7.) Selective mating patterns within a homogenous group of people may lead to rapid improvement of certain traits or intelliectual abilities, as we observe in Ashkenazi Jews. These selective mating patterns could be driven by a cultural shift, or an exogenous force (Christians being forbidden from money-lending).

8.) Mating between groups can persist, and create new local areas of genetic variation in high-dimensional genetic space.

So how can we understand whiteness then? My guess is that it’s an interaction between genetic fidelity, the partial-information of human classifier systems, and historical accident. Obviously there is some genetic information that is, on average, different between white people and colored people. In fact, this is true by definition. The question then is are there any other consistent traits correlated with these skin tones? Except over time who is considered white, and who is considered colored is allowed to vary, but it is only allowed to vary within a certain structure. This structure is determined by how human classifiers separate out other humans based on inferred genetic information. The way we classify other humans based on their genetic information is itself a function of what categorizations are useful for social interaction. What is useful social interaction is often a function of how our evolutionary tribal systems have been optimized.

If all humans had perfect genetic information of one another, there wouldn’t be a need to make probabilistic inferences based on the set of partial information the human eye is capable of noticing. Instead we could exercise a much more efficient and well-structured racism. In fact, it wouldn’t even be racism, it would be individualism.
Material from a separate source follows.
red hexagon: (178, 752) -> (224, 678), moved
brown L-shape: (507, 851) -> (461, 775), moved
If you knew all the genetic information of another human, and how those all mapped to outcomes and expected actions, you might avoid sociopaths in a way you are currently unable to detect. But so long as we need to use our eyes to make partial information judgement, and so long as this partial information judgement is correlated with information that is predictive, I don’t see how some form of racist thought can ever be purged.
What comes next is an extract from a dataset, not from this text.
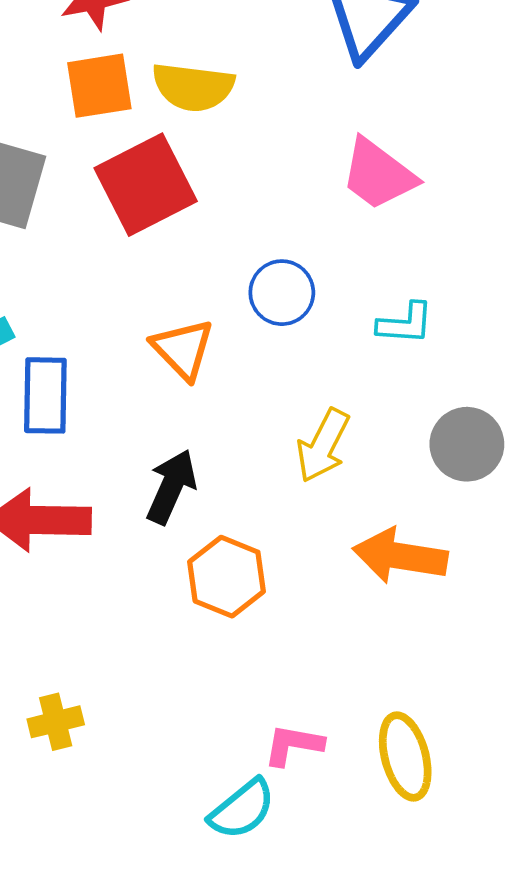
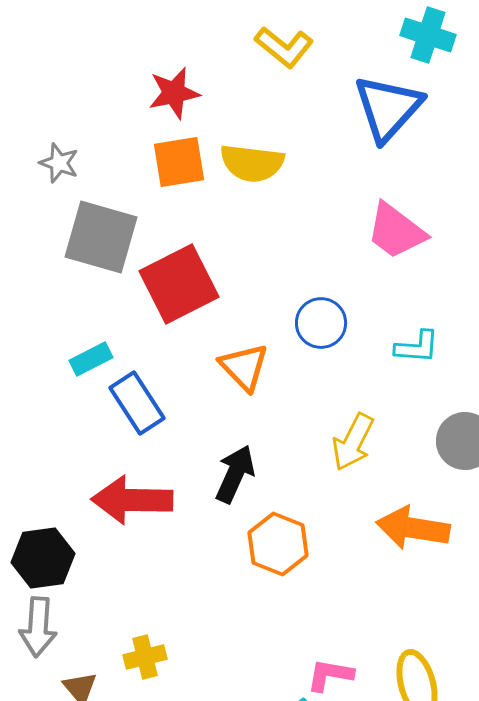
red square: (146, 185) -> (179, 284), moved
blue rectangle: (45, 395) -> (137, 403), turned -34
Although we can make shared agreements to purposefully ignore this partial information. This is the danger with partial information, which societal philosophies based on individualism attempt to circumvent. Whether we like it or not, our race conveys information to those around us. Any individual would optimize their own actions be incorporating more information rather than less, yet this can lead to suboptimal outcomes at the societal level due to the potential for lower trust and social cohesion. But if we choose to do this, the intellectually honest way is to admit that race conveys information, and then ask that we ignore it. The intellectually dishonest way is to claim that there is zero probabilistic information that can possibly be gained by observing another humans race, and anything that people claim that they notice is hateful and racist.